Death taxes are backed by the two richest men (Buffett and Gates), who by all accounts are the two greatest capitalists in recent history. Winning the womb lottery shouldn't entitle you to a life of luxury. This is compeletly against capitalism/market forces, as these lottery winners have added nothing to our economy or society to gain this wealth. It's funny how the "make it on your own merits" argument is used to support acquiring large amounts of money, until they want their kids to gain power/money by doing nothing.

I'm tired of people suggesting that market forces are some magic panacea. It is mearly a tool, a good tool, to use in allocating resources. Is it always right...hardly. If it were then we wouldn't have any bubbles or crashes. You would think there was a Market Forces god out there the way people worship it. I guess he abandoned us about 10 months ago...it's just a tool people, get over it.

Optioned Unarmed said...

There is no such thing as absolute pure free-market capitalism in the real world. Math and computer models are perfect, the real world is messy.

Here in the U.S., the government creates the infrastructure for commerce to take place. This includes issuing the currency (via treasury and pseudo-private fed), enforcing contracts and patents (via the legislative branch of government), creating rules for the stock market (via SEC, etc.), permitting individuals to form corporations so that they can take risks without being personally liable for mistakes or losses, etc. And on and on.

The choices that the government makes regarding how this infrastructure functions will have a great impact on how wealth flows through it, and whether or not the system will produce a robust middle class.
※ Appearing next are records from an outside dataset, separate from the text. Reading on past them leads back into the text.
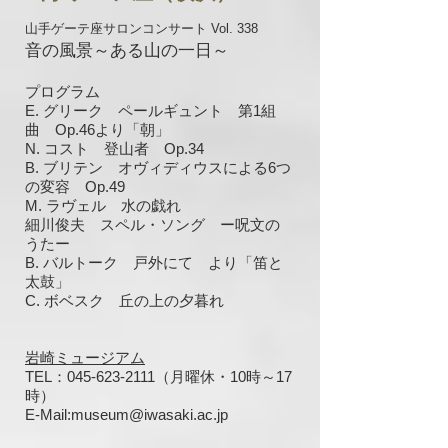
山手ゲーテ座サロンコンサート Vol. 338
音の風景～ある山の一日～
プログラム
E. グリーク ペールギュント 第1組
曲 Op.46より「朝」
N. コスト 登山者 Op.34
B. ブリテン オヴィディウスによる6つ
の変容 Op.49
M. ラヴェル
水の戯れ
細川俊夫 スペル・ソング ー呪文の
うたー
B. バルトーク 戸外にて より「笛と
太鼓」
C. ボベスク 丘の上の夕暮れ
岩崎ミュージアム
TEL：045-623-2111
（月曜休・10時～17
時）
E-Mail:museum@iwasaki.ac.jp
People who work hard, innovate, and take risks need to be rewarded for their efforts; otherwise, there would be far less incentive for progress, and we would not have many of the wonderful inventions and products that we currently do have. However, an economic system that leaves huge chunks of the working population too poor to pay for their basic healthcare, childcare, housing and food needs is definitely out of balance. There is a middle way.

Optioned Unarmed said...

oops, meant to write "judicial" branch of the govt, not "legislative". Part of me was thinking about all the time the legislative branch spends on commerce-related issues.